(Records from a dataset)

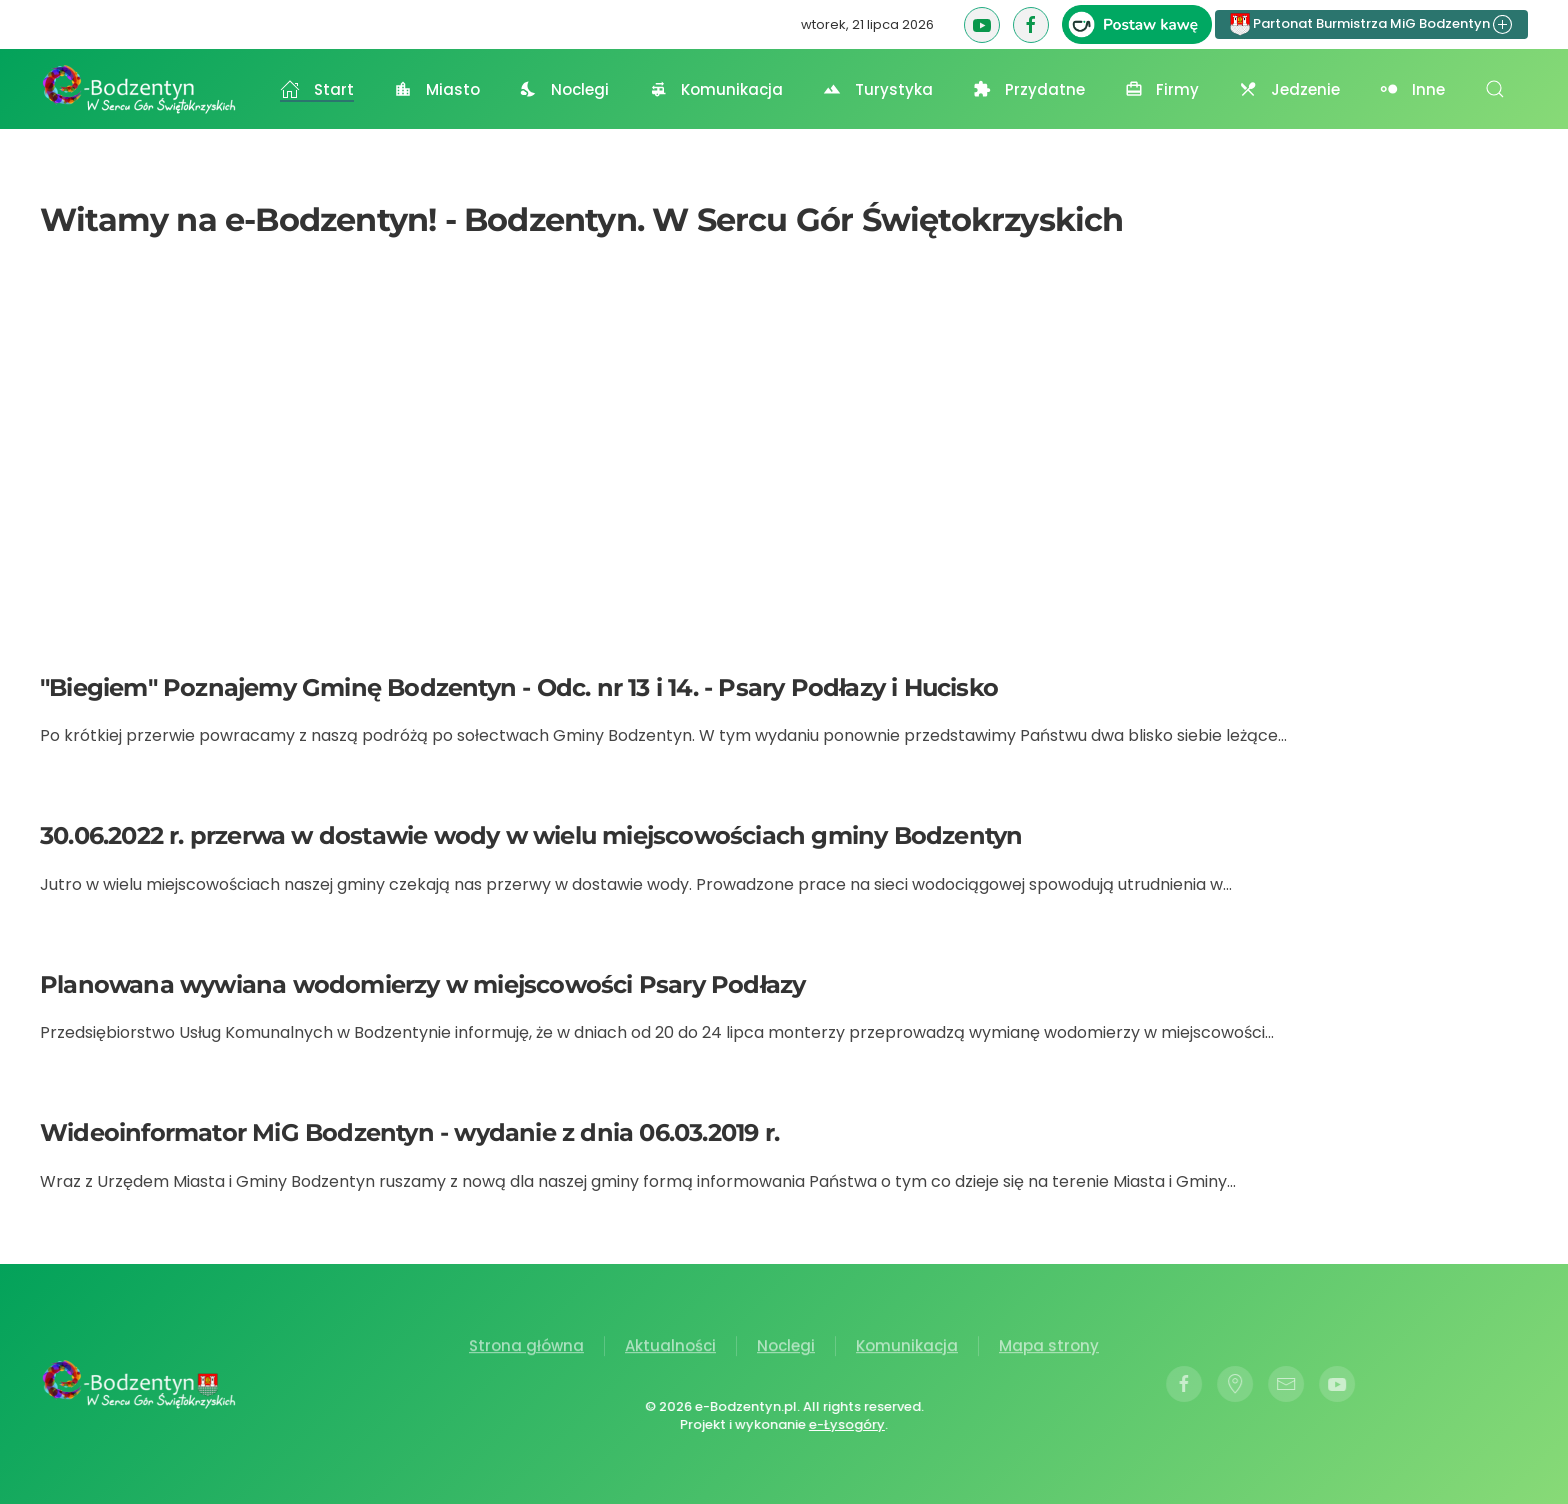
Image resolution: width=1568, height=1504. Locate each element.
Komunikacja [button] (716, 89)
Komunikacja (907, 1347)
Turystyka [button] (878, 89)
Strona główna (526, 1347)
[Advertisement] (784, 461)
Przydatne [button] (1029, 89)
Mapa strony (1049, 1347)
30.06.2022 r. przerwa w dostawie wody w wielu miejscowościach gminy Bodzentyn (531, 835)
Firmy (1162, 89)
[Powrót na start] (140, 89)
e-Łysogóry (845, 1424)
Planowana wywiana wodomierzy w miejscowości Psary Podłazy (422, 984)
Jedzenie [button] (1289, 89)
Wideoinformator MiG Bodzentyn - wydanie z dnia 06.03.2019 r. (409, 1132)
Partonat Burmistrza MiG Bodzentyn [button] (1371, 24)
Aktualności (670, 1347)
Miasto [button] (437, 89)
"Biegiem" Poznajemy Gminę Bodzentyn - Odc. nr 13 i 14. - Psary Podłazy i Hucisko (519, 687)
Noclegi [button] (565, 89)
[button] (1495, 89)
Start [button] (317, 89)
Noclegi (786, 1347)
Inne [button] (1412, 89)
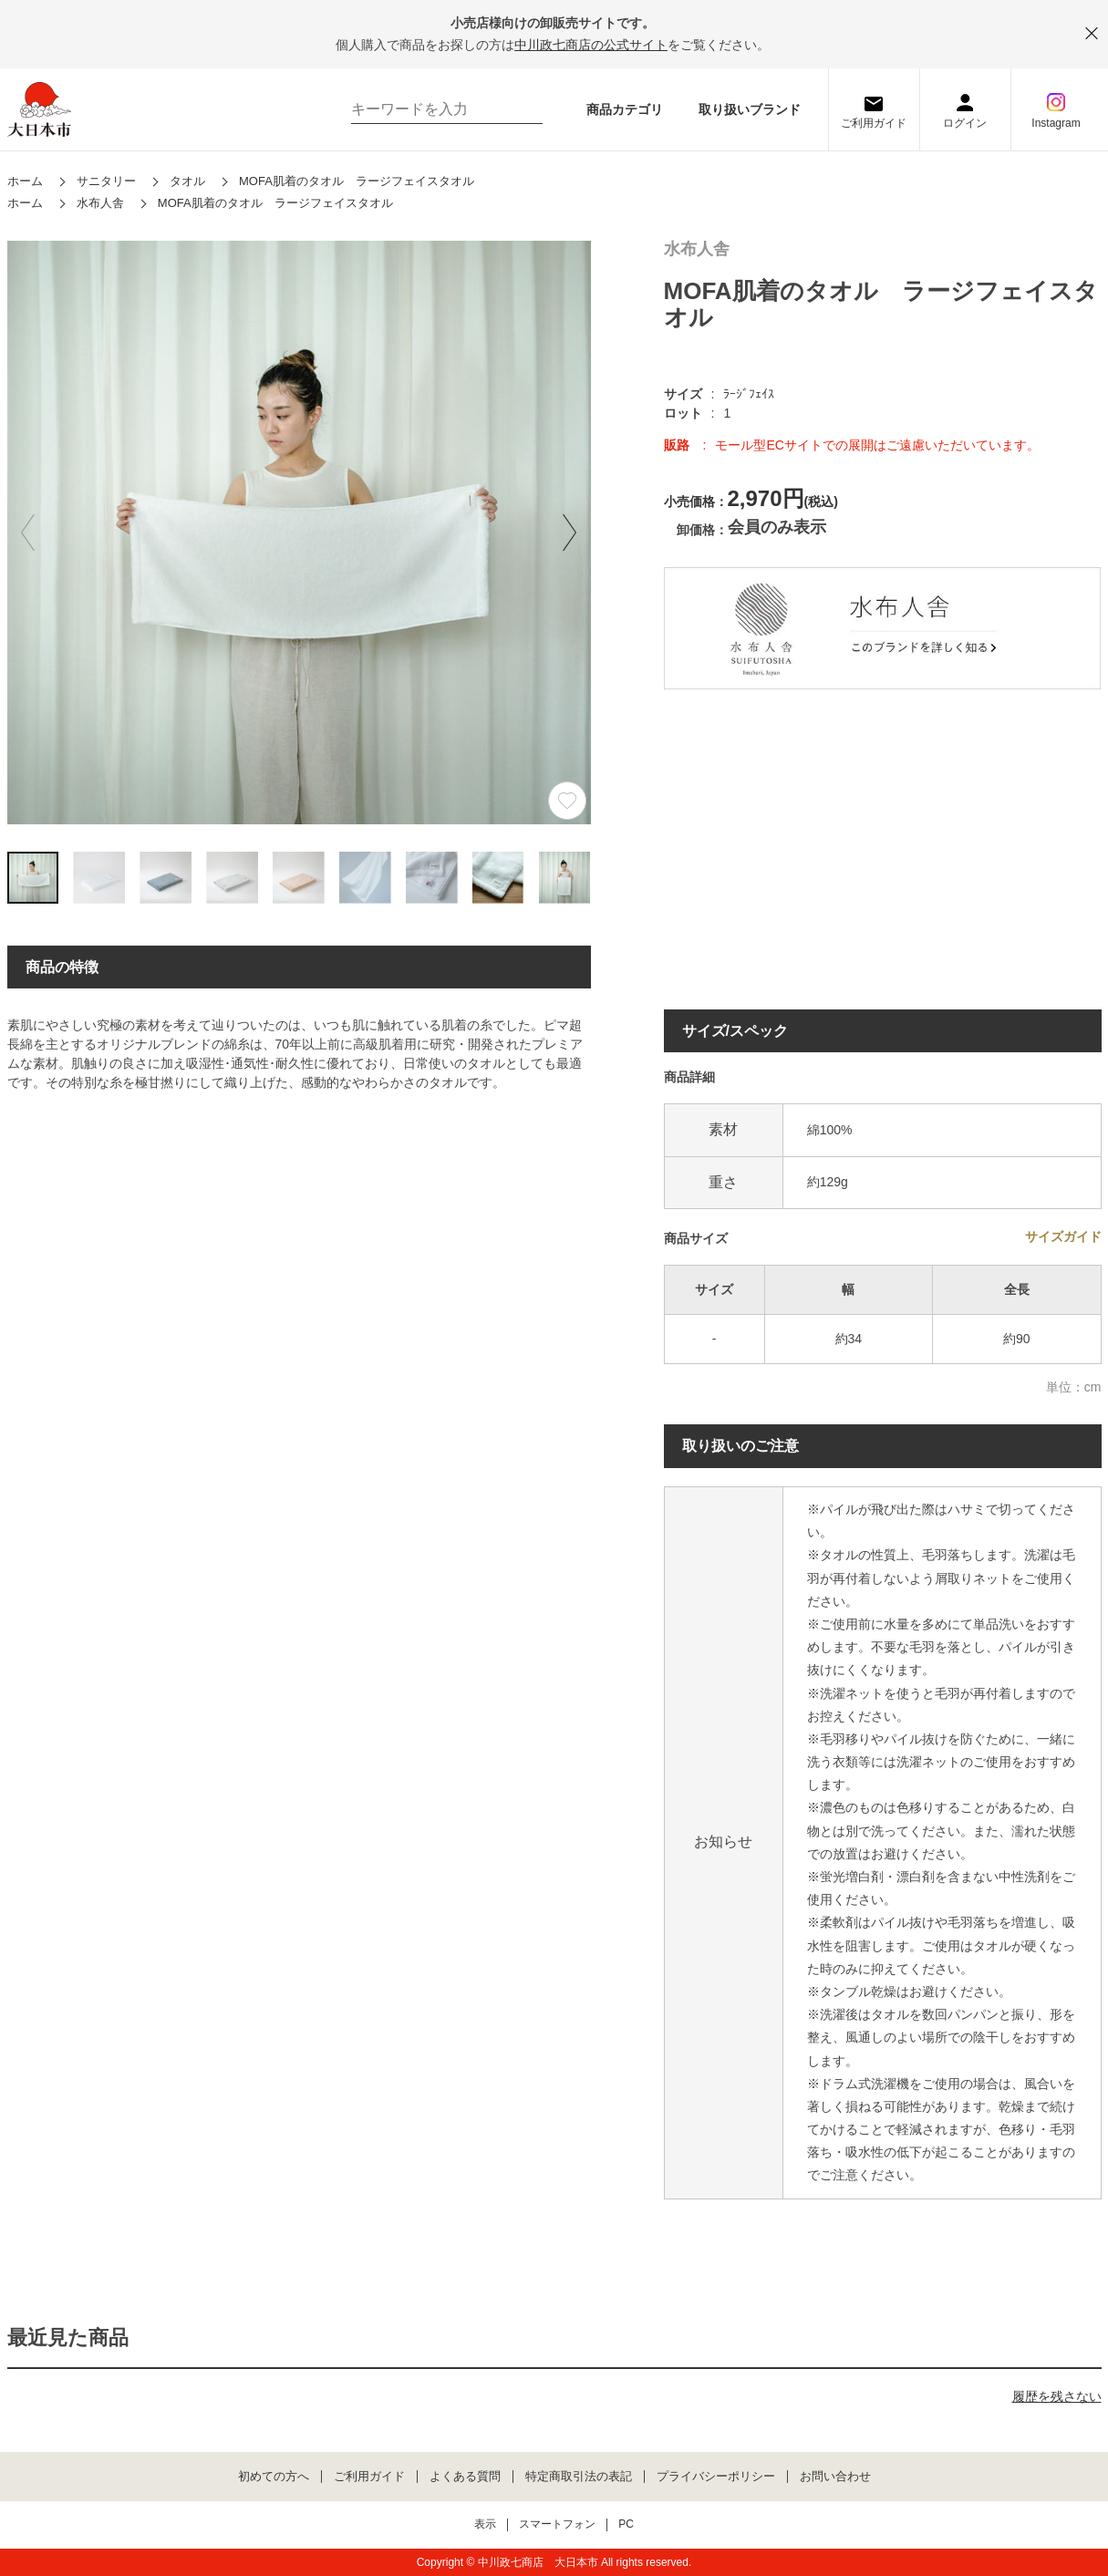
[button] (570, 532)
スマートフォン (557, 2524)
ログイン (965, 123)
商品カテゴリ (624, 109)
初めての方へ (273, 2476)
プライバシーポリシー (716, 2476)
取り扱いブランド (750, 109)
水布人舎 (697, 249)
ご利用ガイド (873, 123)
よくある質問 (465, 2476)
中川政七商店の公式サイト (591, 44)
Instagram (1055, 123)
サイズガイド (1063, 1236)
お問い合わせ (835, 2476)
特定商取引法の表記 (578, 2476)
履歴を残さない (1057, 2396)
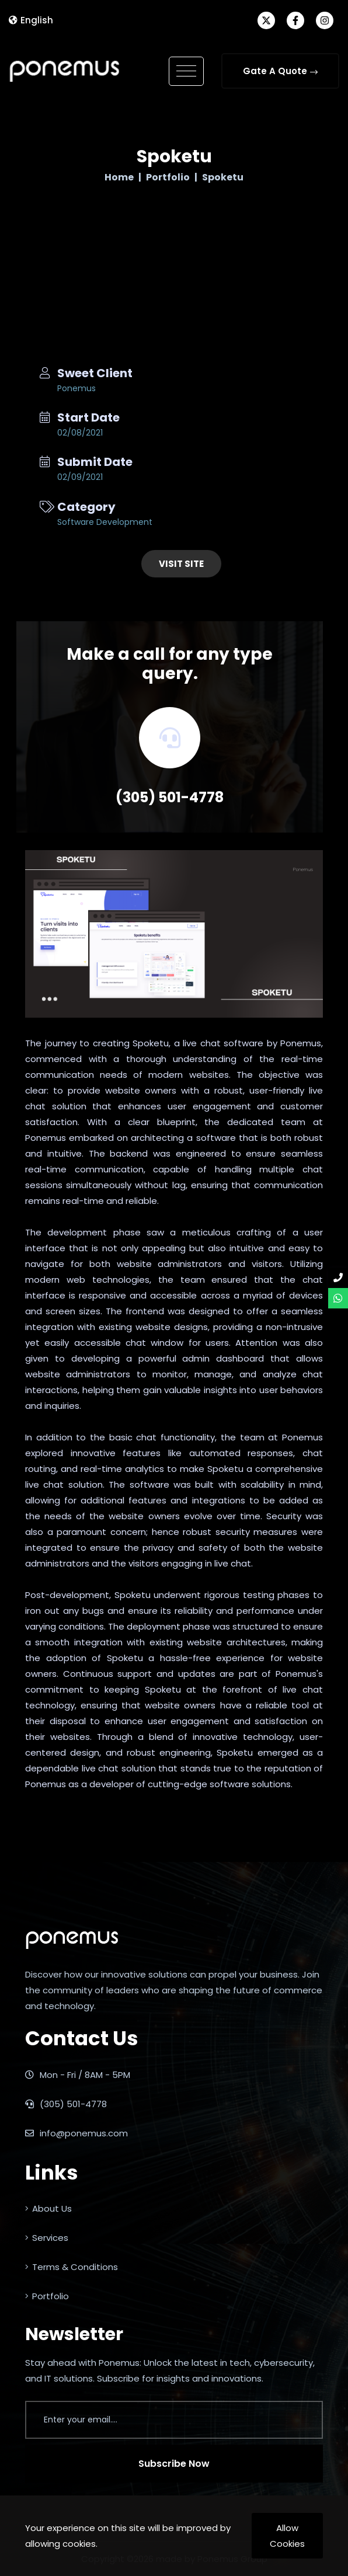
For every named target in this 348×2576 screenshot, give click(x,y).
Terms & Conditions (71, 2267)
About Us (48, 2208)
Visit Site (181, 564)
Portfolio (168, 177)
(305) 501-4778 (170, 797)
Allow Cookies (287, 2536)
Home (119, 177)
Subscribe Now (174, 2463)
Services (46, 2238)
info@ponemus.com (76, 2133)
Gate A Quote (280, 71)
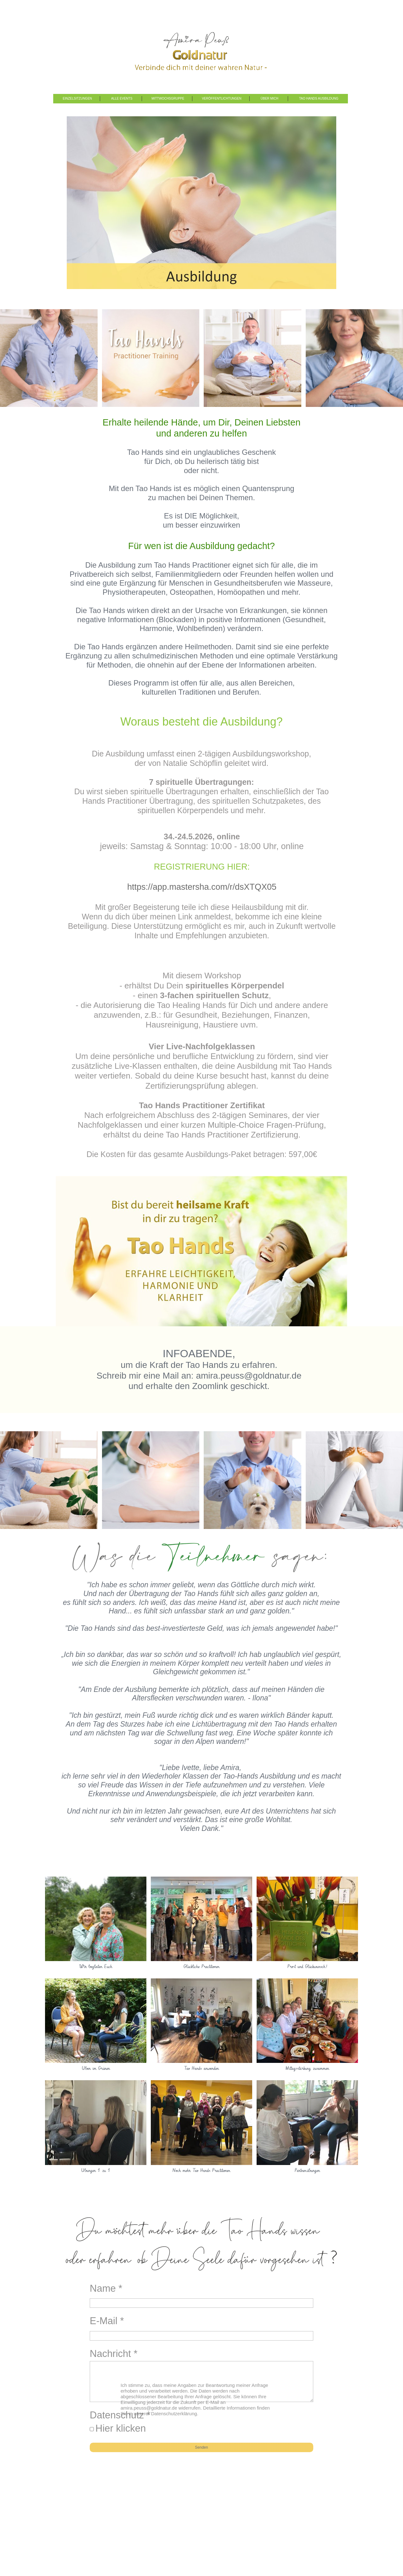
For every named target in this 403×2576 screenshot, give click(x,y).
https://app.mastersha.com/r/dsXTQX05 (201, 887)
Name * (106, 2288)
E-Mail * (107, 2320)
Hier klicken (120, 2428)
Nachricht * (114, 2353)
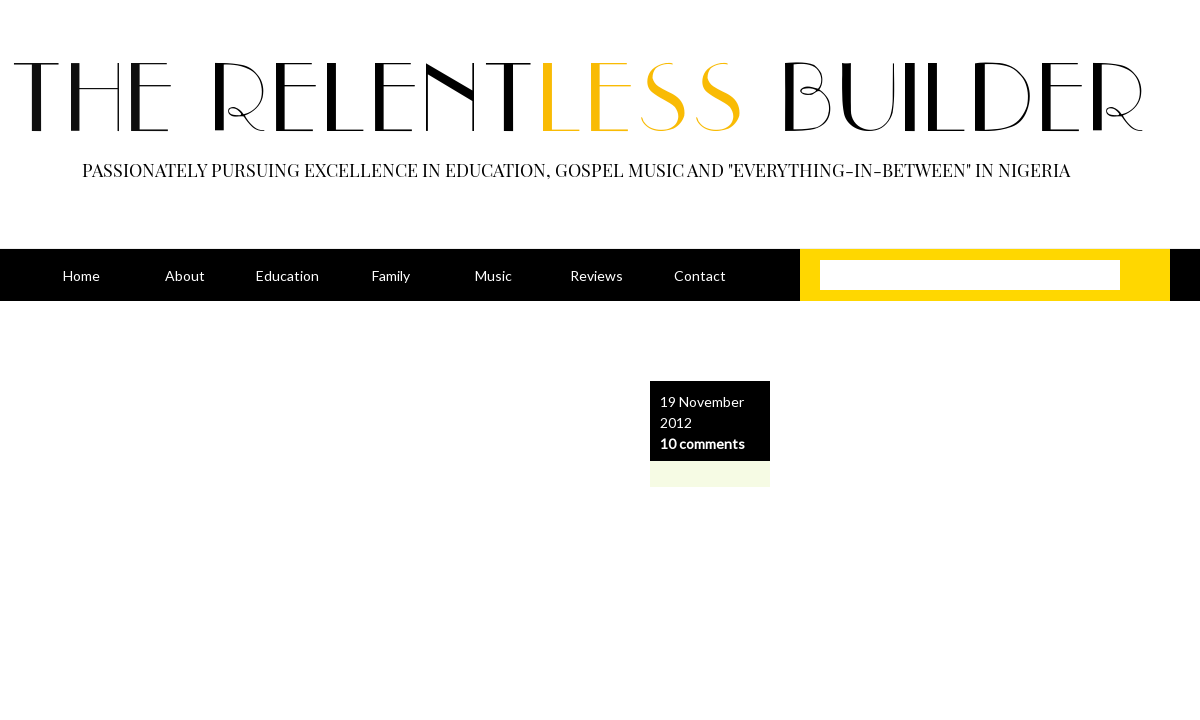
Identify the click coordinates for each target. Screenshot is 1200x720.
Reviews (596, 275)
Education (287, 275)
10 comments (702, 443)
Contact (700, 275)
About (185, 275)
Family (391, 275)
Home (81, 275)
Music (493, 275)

__Task goal__
Look through the entries above and copy each line that has "every" in it.

__Output__
For every named target in this 348×2576 screenshot, give click(x,y).
For every named target in this 403×2576 screenshot, give click(x,y).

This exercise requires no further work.